After our photo shoot at the viewpoint we stopped in the Menai Bridge town center. The center was filled with cute little shops, and we searched along the main street for a dog-friendly pub for some lunch. We found the Anglesey Arms, where the staff members were incredibly friendly, the food was lovely, and they were more than happy to have Nelson. We spoke to a few locals and they mentioned that we should take Nelson down to the promenade that runs below the pub as it would be a nice walk for him. They were right.

As afternoon came to a close, we decided we wanted to see a bit more of the island, so we jumped in the car and began driving without any sense of direction.

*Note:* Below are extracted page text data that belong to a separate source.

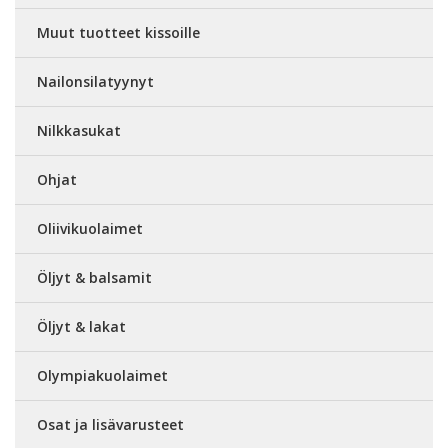
Muut tuotteet kissoille
Nailonsilatyynyt
Nilkkasukat
Ohjat
Oliivikuolaimet
Öljyt & balsamit
Öljyt & lakat
Olympiakuolaimet
Osat ja lisävarusteet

You can drive around the island of Anglesey in 40 minutes so our chances of getting lost were very slim! On our little trip around the island we saw many beautiful scenes of the setting sun, and each one seemed more dramatic and vibrant than the last.

Another benefit to staying in Criccieth is that is only a 15-minute drive from the village of Portmeirion. Portmeirion is a place I’ve wanted to visit for a long time, and it was definitely worth the trip. Now owned by a charitable trust (which means you have to pay about US$15 to enter), it was built in the style of an Italian village by Sir Clough Williams-Ellis. You’d never expect such a colorful and unique town smack-dab in the middle of northern Wales! Spend a few hours wandering around the village to take in its fabulous architecture, and if you feel like getting a spa visit in, the Mermaid Spa is a great spot to spend the day.

Although travelling with Nelson meant that I couldn’t partake in many of the activities Snowdonia offers, I did experience the ridiculously fun Bounce Below, which I can highly recommend for all ages. Found in Blaenau Ffestiniog, Bounce Below is a massive subterranean playground comprising a series of bouncy nets to play on. A ticket allows you one hour where you are free to bounce, climb, and slide, and I can guarantee you’ll spend the entire hour laughing and feeling like a kid again. Make sure to make reservations for this activity, as the venue is extremely popular.

When I travel around the UK, I’m usually drawn to places with noted attractions or a lot of historical significance. With Snowdonia, on the other hand, the landscape itself was the appeal. I couldn’t get enough of the picture-perfect villages—I could have spent weeks trying to visit each one, and even more time road-tripping through the gorgeous scenery. Snowdonia truly is an area of outstanding natural beauty and like no place I have ever been before. With so many different activities and spots to explore, I believe it’s the perfect destination for your next vacation.

What are your favorite activities on a nature adventure?